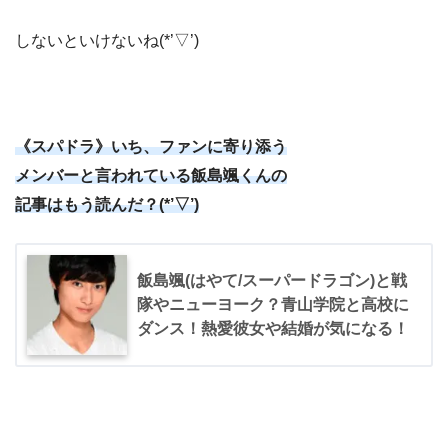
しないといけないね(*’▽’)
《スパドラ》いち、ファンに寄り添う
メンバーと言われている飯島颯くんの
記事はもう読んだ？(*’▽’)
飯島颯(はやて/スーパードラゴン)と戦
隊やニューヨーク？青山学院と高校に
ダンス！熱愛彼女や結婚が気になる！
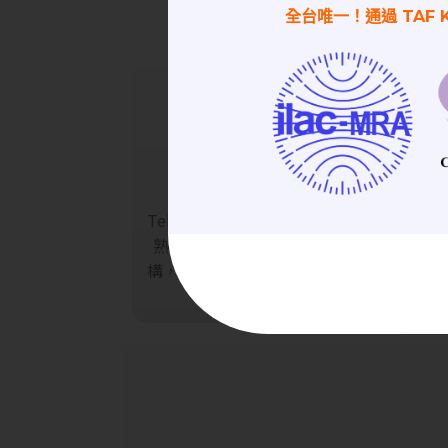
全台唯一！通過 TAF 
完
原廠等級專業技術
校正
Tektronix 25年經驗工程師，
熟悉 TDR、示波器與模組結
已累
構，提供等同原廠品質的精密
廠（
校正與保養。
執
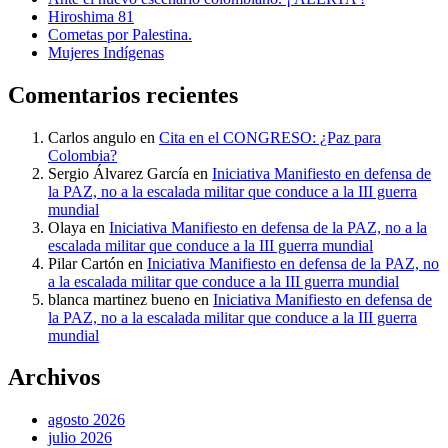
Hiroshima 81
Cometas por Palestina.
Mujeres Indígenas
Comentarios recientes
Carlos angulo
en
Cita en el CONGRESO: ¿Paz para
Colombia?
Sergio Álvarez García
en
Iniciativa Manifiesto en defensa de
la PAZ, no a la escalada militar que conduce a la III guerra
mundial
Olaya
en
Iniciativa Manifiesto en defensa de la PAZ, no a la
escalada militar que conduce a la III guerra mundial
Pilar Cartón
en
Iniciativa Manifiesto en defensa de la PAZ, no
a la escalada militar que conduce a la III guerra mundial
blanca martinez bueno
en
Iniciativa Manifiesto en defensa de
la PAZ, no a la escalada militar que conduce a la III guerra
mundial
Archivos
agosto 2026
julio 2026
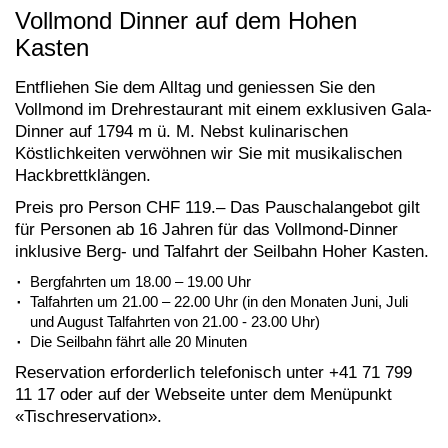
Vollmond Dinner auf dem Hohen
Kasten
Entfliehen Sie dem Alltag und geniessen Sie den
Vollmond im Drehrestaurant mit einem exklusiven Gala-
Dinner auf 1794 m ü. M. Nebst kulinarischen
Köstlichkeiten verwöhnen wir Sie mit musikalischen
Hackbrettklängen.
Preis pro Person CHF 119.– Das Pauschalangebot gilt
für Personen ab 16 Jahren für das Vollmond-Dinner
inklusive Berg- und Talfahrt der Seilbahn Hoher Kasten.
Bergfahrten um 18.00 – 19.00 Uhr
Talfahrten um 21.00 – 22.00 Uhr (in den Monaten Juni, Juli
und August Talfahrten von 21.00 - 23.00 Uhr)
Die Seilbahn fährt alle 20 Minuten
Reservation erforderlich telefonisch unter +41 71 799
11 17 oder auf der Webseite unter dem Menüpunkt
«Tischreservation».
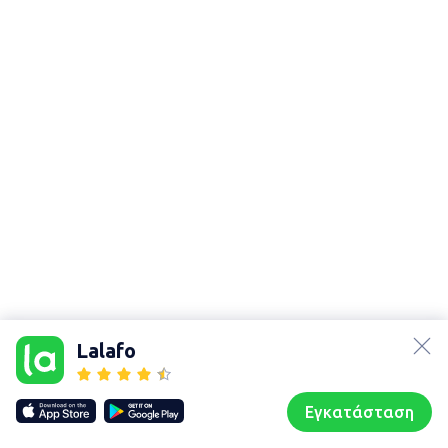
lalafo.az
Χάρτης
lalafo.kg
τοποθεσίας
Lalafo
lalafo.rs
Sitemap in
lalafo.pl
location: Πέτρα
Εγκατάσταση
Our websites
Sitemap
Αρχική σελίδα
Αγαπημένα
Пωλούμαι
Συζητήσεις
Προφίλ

→ The task:
Every line of the data above is to be set down word for word, with the pictures left out.

→ Result:
しないといけないね(*’▽’)
《スパドラ》いち、ファンに寄り添う
メンバーと言われている飯島颯くんの
記事はもう読んだ？(*’▽’)
飯島颯(はやて/スーパードラゴン)と戦
隊やニューヨーク？青山学院と高校に
ダンス！熱愛彼女や結婚が気になる！
全台唯一！通過 TAF 
完
原廠等級專業技術
校正
Tektronix 25年經驗工程師，
熟悉 TDR、示波器與模組結
已累
構，提供等同原廠品質的精密
廠（
校正與保養。
執
Hiroshima 81
Cometas por Palestina.
Mujeres Indígenas
Comentarios recientes
Carlos angulo
en
Cita en el CONGRESO: ¿Paz para
Colombia?
Sergio Álvarez García
en
Iniciativa Manifiesto en defensa de
la PAZ, no a la escalada militar que conduce a la III guerra
mundial
Olaya
en
Iniciativa Manifiesto en defensa de la PAZ, no a la
escalada militar que conduce a la III guerra mundial
Pilar Cartón
en
Iniciativa Manifiesto en defensa de la PAZ, no
a la escalada militar que conduce a la III guerra mundial
blanca martinez bueno
en
Iniciativa Manifiesto en defensa de
la PAZ, no a la escalada militar que conduce a la III guerra
mundial
Archivos
agosto 2026
julio 2026
Vollmond Dinner auf dem Hohen
Kasten
Entfliehen Sie dem Alltag und geniessen Sie den
Vollmond im Drehrestaurant mit einem exklusiven Gala-
Dinner auf 1794 m ü. M. Nebst kulinarischen
Köstlichkeiten verwöhnen wir Sie mit musikalischen
Hackbrettklängen.
Preis pro Person CHF 119.– Das Pauschalangebot gilt
für Personen ab 16 Jahren für das Vollmond-Dinner
inklusive Berg- und Talfahrt der Seilbahn Hoher Kasten.
Bergfahrten um 18.00 – 19.00 Uhr
Talfahrten um 21.00 – 22.00 Uhr (in den Monaten Juni, Juli
und August Talfahrten von 21.00 - 23.00 Uhr)
Die Seilbahn fährt alle 20 Minuten
Reservation erforderlich telefonisch unter +41 71 799
11 17 oder auf der Webseite unter dem Menüpunkt
«Tischreservation».
lalafo.az
Χάρτης
lalafo.kg
τοποθεσίας
Lalafo
lalafo.rs
Sitemap in
lalafo.pl
location: Πέτρα
Εγκατάσταση
Our websites
Sitemap
Αρχική σελίδα
Αγαπημένα
Пωλούμαι
Συζητήσεις
Προφίλ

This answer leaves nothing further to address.